Hearing the organ at that instant, Brigitta kneels on the stones, and crosses herself; then rises and looks at Carlotta. "St. Nicodemus will have his revenge, never fear."

Carlotta is still speaking. Brigitta shakes her head prophetically, again looking at Carlotta, whose deep-sunk eyes are fixed upon her.

"Checco says—Checco is a shoemaker, and he knows the daughter of the man who helps the butler in Casa Guinigi—Checco says she laughs at the Holy Countenance. Domine Dio! what an infamy!" cries Carlotta, in a cracked voice, raising her skinny hands and shaking them in the air. "I hate the Guinigi! I hate her! I spit on her, I curse her!"
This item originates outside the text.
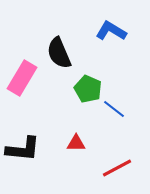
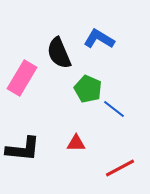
blue L-shape: moved 12 px left, 8 px down
red line: moved 3 px right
There is such venom in Carlotta's looks and in Carlotta's words that Brigitta suddenly takes her eyes off a man with a red waistcoat whom she is ogling, but who by no means reciprocates her attention, and asks Carlotta sharply, "Why she hates the marchesa?"

"Listen," answers Carlotta, holding up her finger. "One day, as I came out of my little shop, she"—and Carlotta points with her thumb over her shoulder toward the street of San Simone and the Guinigi Palace—"she was driving along the street in her old Noah's Ark of a carriage. Alas! I am old and feeble, and the horses came along quickly. I had no time to get into the little square of San Barnabo, out of the way; the wheel struck me on the shoulder, I fell down. Yes, I fell down on the hard pavement, Brigitta." And Carlotta sways her grizzly head from side to side, and grasps the other's arm so tightly that Brigitta screams. "Brigitta, the marchesa saw me. She saw me lying there, but she never stopped nor turned her head. I lay on the stones, sick and very sore, till a neighbor, Antonio the carpenter, who works in the little square, a good lad, picked me up and carried me home."
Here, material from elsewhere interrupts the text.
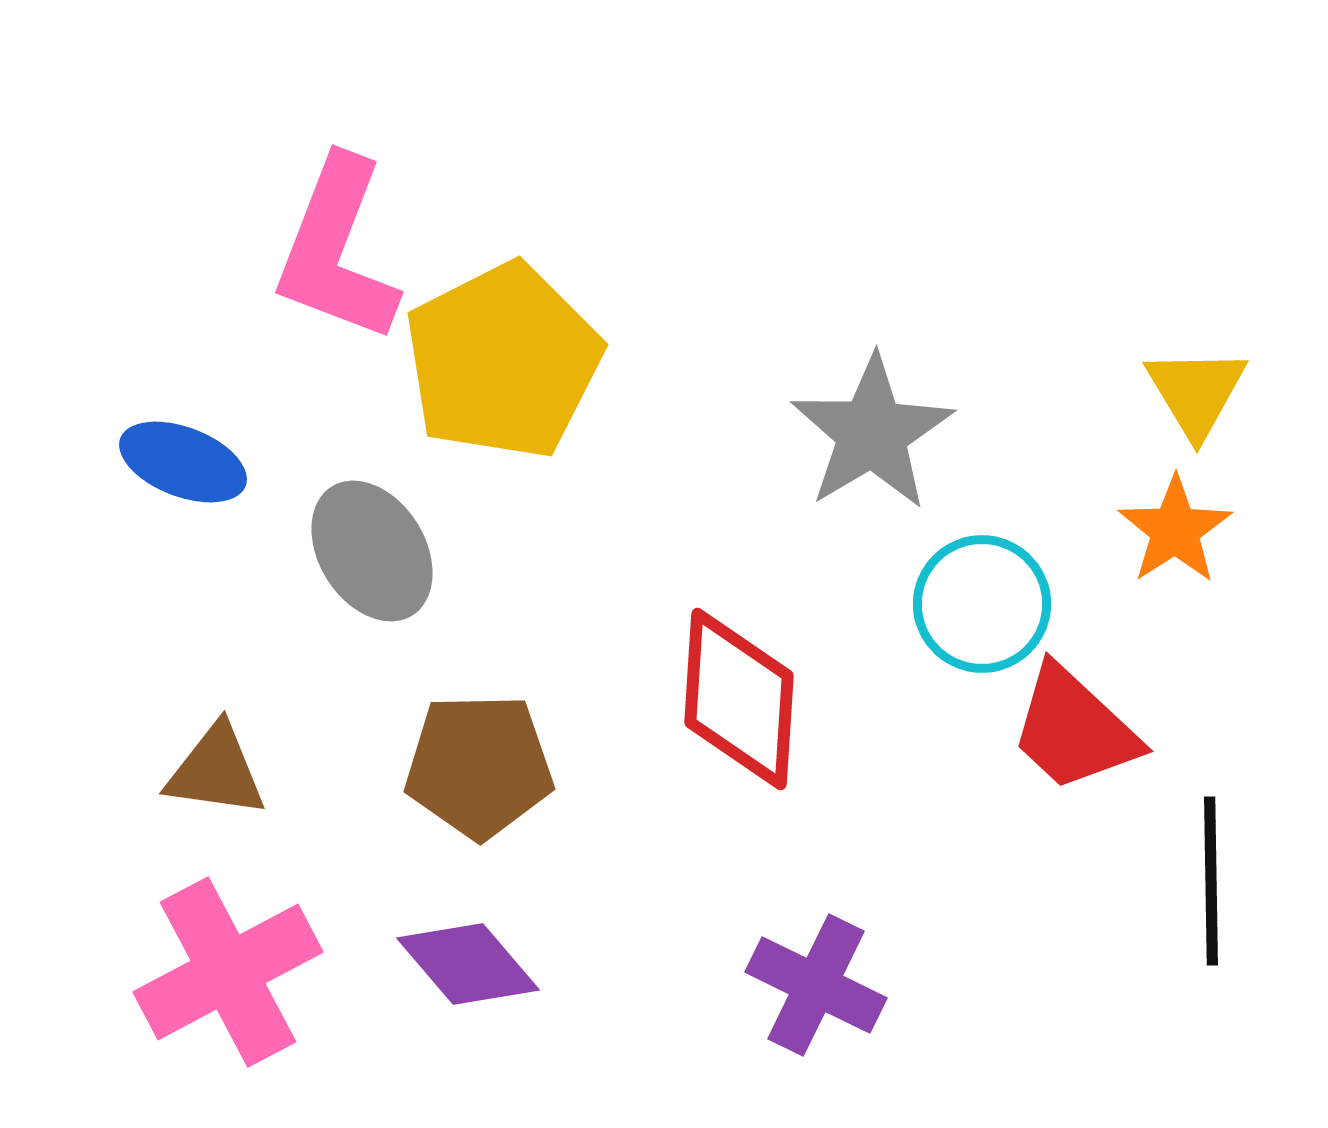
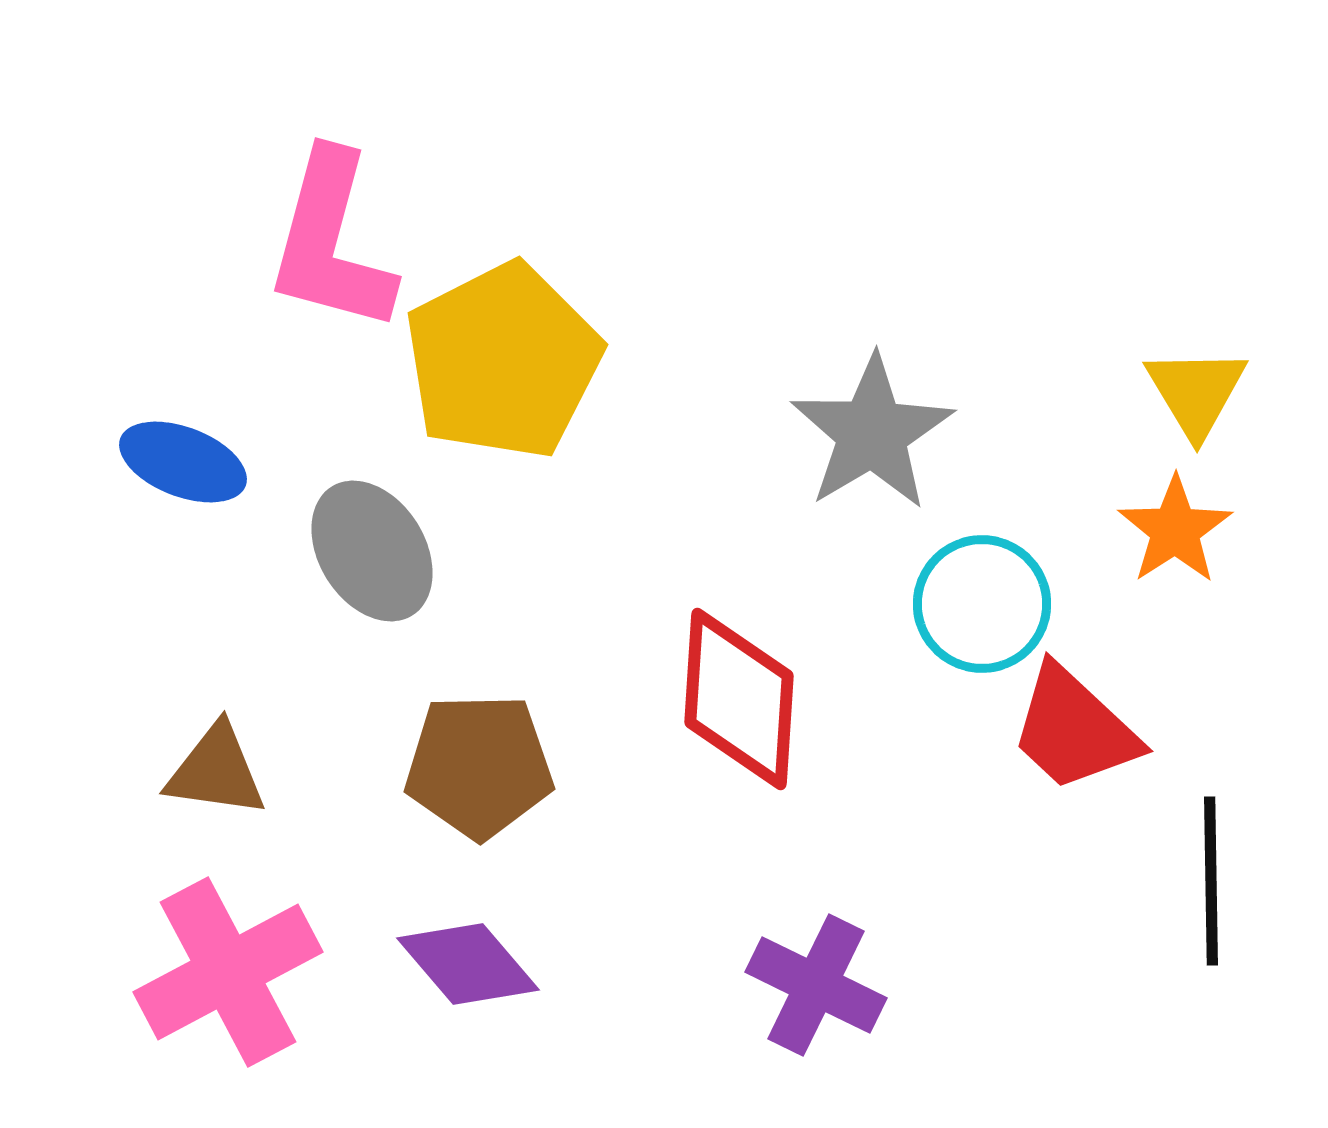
pink L-shape: moved 6 px left, 8 px up; rotated 6 degrees counterclockwise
As she speaks, Carlotta's eyes glitter like a serpent's. She shakes all over.

"Lord have mercy!" exclaims Brigitta, looking hard at her; "that was bad!" Carlotta was over eighty; her face was like tanned leather, her skin loose and shriveled; a handful of gray hair grew on the top of her head, and was twisted up with a silver pin. Brigitta was also of a goodly age, but younger than Carlotta, fat and portly, and round as a barrel. She was pitted by the small-pox, and had but one eye; but, being a widow, and well-to-do in the world, is not without certain pretensions. She wears a yellow petticoat and a jacket trimmed with black lace. In her hair, black and frizzly as a negro's, a rose is stuck on one side.—The hair had been dressed that morning by a barber, to whom she paid five francs a month for this adornment.—Some rows of dirty seed-pearl are fastened round her fat throat; long gold ear-rings bob in her ears, and in her hand is a bright paper fan, with which she never ceases fanning herself.

"She's never spent so much as a penny at my shop," Carlotta goes on to say. "Not a penny. She'd not spare a flask of wine to a beggar dying at her door. Stuck-up old devil! But she's ruined, ruined with lawsuits. Ruined, I say. Ha! ha! Her time will come."